Sven - Frachtschiffreisen

Suchen
Direkt zum Seiteninhalt

Hauptmenü:

Sven

Reiseberichte > Eigene Reisen

Sven ist auch ein Schiff von der Reederei Rambow, das war schon mal vielversprechend. 121 m lang, 18 m breit, 700 TEUs maximal und Höchstgeschwindigkeit 16,5 kn. Da es nur eine Doppelkammer auf dem C-Deck (Backbord) gab zwangsläufig keine weiteren Passagiere.

Kapitän Herr Zenker, Chief und Chiefmate auch Deutsche, ist halt immer einfacher, wenn es ohne Englisch geht.

Von

Nach

sm

Hamburg

Halmstad

464

Halmstad

Moss

174

Moss

Frederikstad

38

Fredrikstad

Oslo

72

Oslo

Aarhus

264

Aarhus

Kiel

135

Kiel

Brunsbüttel

53

Brunsbüttel

Bremerhaven

72

Bremerhaven

Hamburg

110

Start in Hamburg, Termin verschob sich mehrmals, aber mittels mehrerer Telefonate mit dem Kapitän klappte Zustieg problemlos am Eurogate. Dort lotste mich der Shuttle sogar zum Parkplatz Seemansclub und fuhr mich dann zum Schiff. Toller Service.

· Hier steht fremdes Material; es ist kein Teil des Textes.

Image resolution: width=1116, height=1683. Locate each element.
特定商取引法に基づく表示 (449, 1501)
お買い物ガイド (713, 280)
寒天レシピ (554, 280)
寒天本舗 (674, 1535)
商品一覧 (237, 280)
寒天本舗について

Dieses Mal also überwiegend Schweden, für mich fast alles neu. Freu mich sehr auf Oslofjord. Hoffentlich auch Passage Cuxhaven bei Tageslicht. Zunächst aber Hauptsache wieder auf einem Schiff, vor allem auf so einem gut gepflegtem mit netten Leuten. So war es jedenfalls bisher mit den Rambow-Schiffen.

Gebucht beim Vermittler Int. Frachtschiffreisen Pfeiffer.

Start in Hamburg

Gestern fuhr die Sven mittags bei bestem Wetter an Cuxhaven vorbei, ich konnte sie mir also schon mal genau ansehen. Einen Tag später bin ich gegen 9 Uhr in HH an Bord gegangen.

Und eine Stunde später legten wir schon ab - zum CTT (Tollerort) Terminal. Böse Zungen nennen das Lumpensammler. Aber so konnte ich mir von einem hohen Aussichtspunkt das Treiben im Hafen und ums Schiff herum ansehen.

Kurz nach dem Dinner dann endlich los, die schöne Fahrt auf der Elbe. Die ist an manchen Stellen schon recht schmal (Elbmüdung dagegen 16 km breit), wenn da Schiffe passieren ist das ein Erlebnis (kurzes Video dazu). Leider erst 23 Uhr Cuxhaven passiert, also wieder nichts mit Winken.

Halmstad - Moss - Frederikstad

Am nächsten Morgen schon auf Höhe Rinköbing, Kurs 13 Grad, also fast genau Nord. Geschwindigkeit reduziert auf 12 kn, damit ETA in Halmstad morgens ist (nachts wird dort nicht gearbeitet). Um Skagen herum in den Kattegatt, der auch noch zur Nordsee gehört. Wetter mäßig, leider ziemlich kühl mit 5 Grad.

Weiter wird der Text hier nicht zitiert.